4. The Church (1837)
The Church ruins are impressive, and you will feel them beckoning to you from the distance! We left the church for late in the afternoon and the afternoon sunlight streaking through the doorways were simply stunning!! The Church is an incredibly important building here at Port Arthur Historical Sites! Religion played a compulsory role in the reformation of the convicts here at Port Arthur. Up to 1100 people attended services here each and every Sunday. The families separate from the convicts, but here they came together to worship. Make sure to have a closer look at the decorative stonework and joinery here as a lot of these details were crafted by the boys from the Point Puer Boys’ Prison!
5. The Isle of the Dead (1833) and Point Puer Boys’ Prison (1834)
During your harbour cruise, you will get to have a look at two of the islands located close to the Port Arthur Main Site. The island closest to us in the photo below is the Isle of the Dead. A very ghostly island where around 1100 people were buried. All people who passed away were buried here on this island. You may also choose to pay for an optional tour to this island, to explore more about the history here.
The piece of land in the distance is the Point Puer Boys’ Prison. The boy convicts were separated from the adults in order to prevent bad influence from those older. This prison operated from 1834 to 1849 and holds an important title of being the very first juvenile reformatory in the British Empire. Most of the boys located here were aged between 14-17, and the youngest boy convict aged only 9 years of age. The boys prison focused on discipline together with education in the hopes to bring about reformed behaviour. You may also choose to take an optional tour here (at an additional cost to the entry ticket).

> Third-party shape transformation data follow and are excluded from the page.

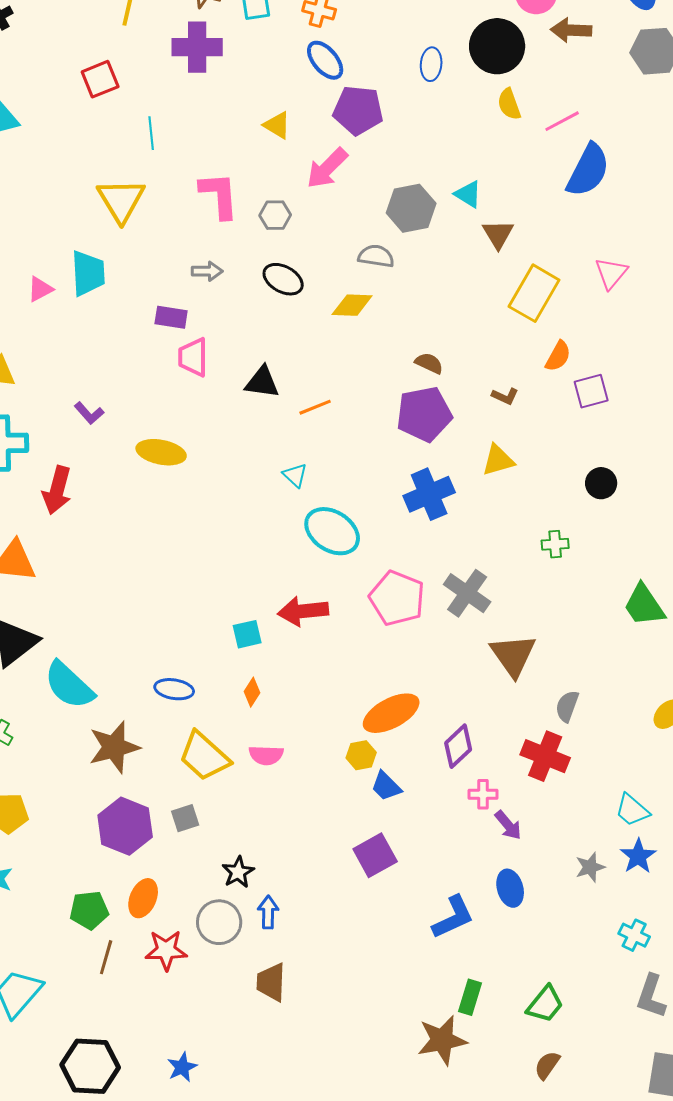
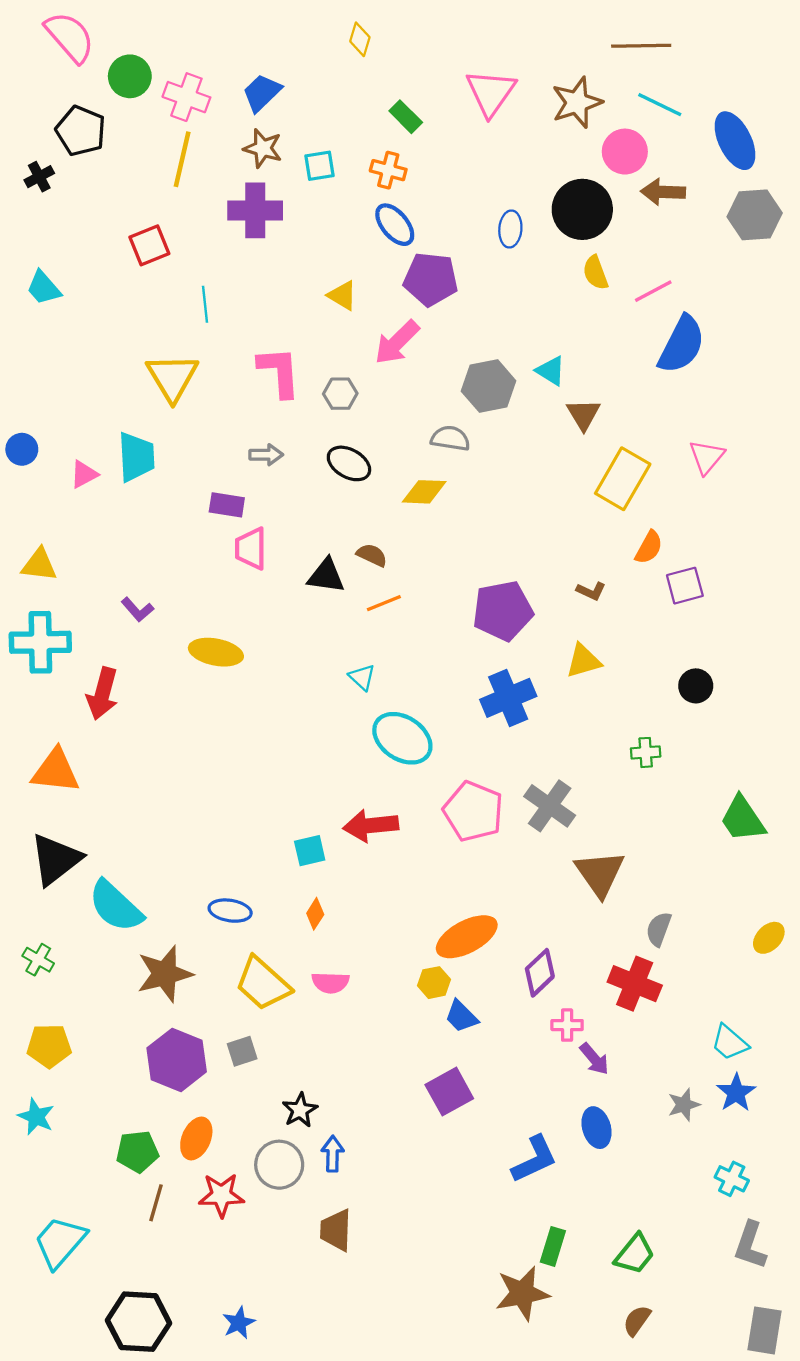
brown semicircle: (429, 363) -> (372, 555), moved

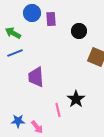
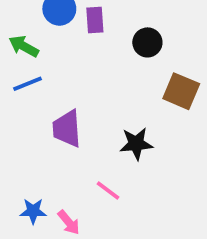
black star: (76, 99) -> (136, 144), moved, turned 30
pink line: (58, 110) -> (108, 191), turned -40

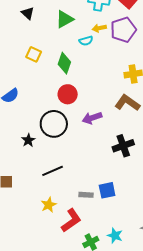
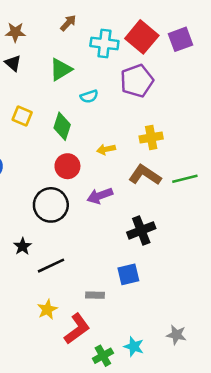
yellow arrow: (99, 28) -> (106, 149), moved
black star: (28, 140) -> (23, 246), moved
blue square: (107, 190) -> (128, 274), moved

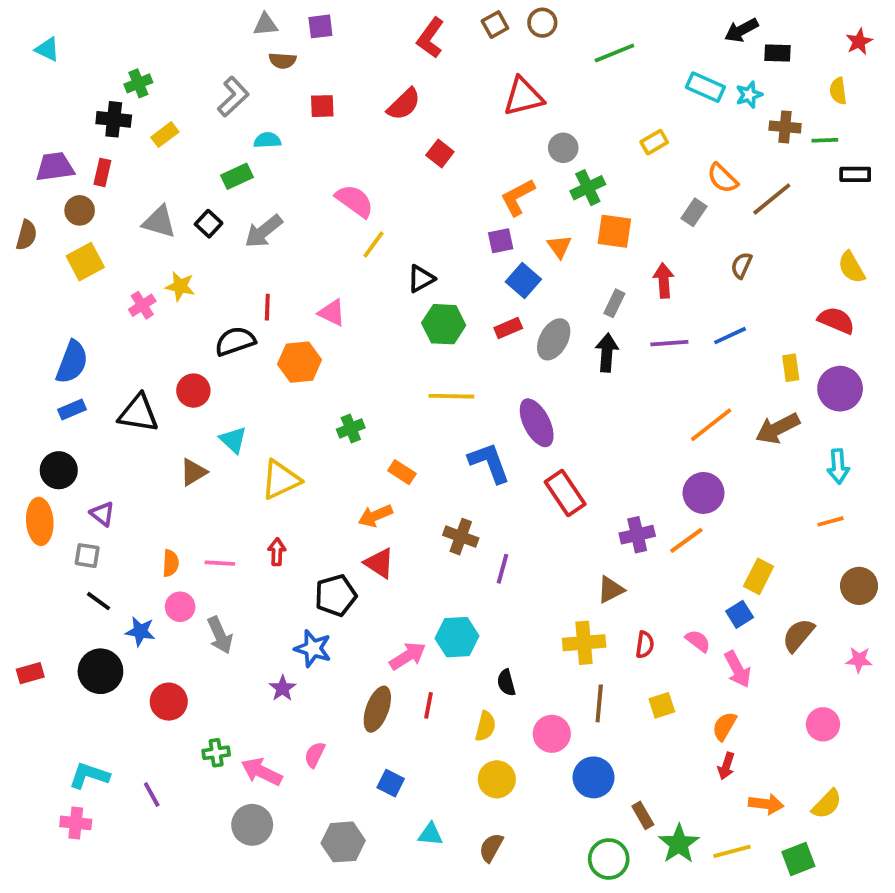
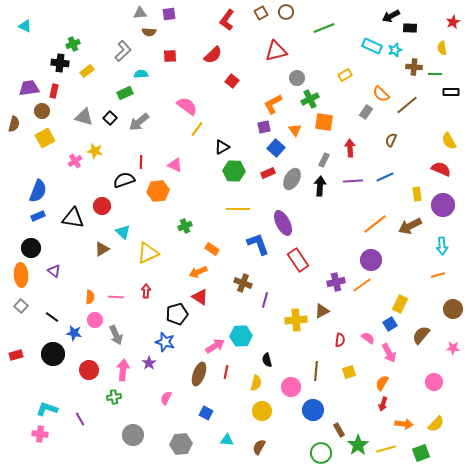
gray square: (87, 556) -> (21, 306), moved, turned 32
yellow cross: (584, 643) -> (296, 320), moved
pink arrow: (262, 772) -> (123, 370), moved, turned 70

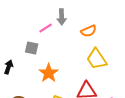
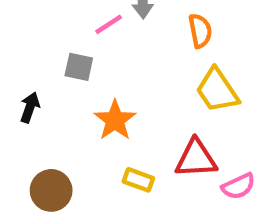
orange semicircle: (89, 31) -> (200, 31), turned -77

Where is Port Arthur Historical Sites?
The Port Arthur Historic Sites is located on the beautiful Tasman Peninsula in the south east of Tasmania. There is heaps to explore is this region, so make sure to dedicate at least a few days of travels here.
The Port Arthur Historic Site is approximately 100km south east of Hobart and you will find plenty of transportation options that run from Hobart to the site.
Visit their website here.
You can also purchase tickets online and use their planning facility on there.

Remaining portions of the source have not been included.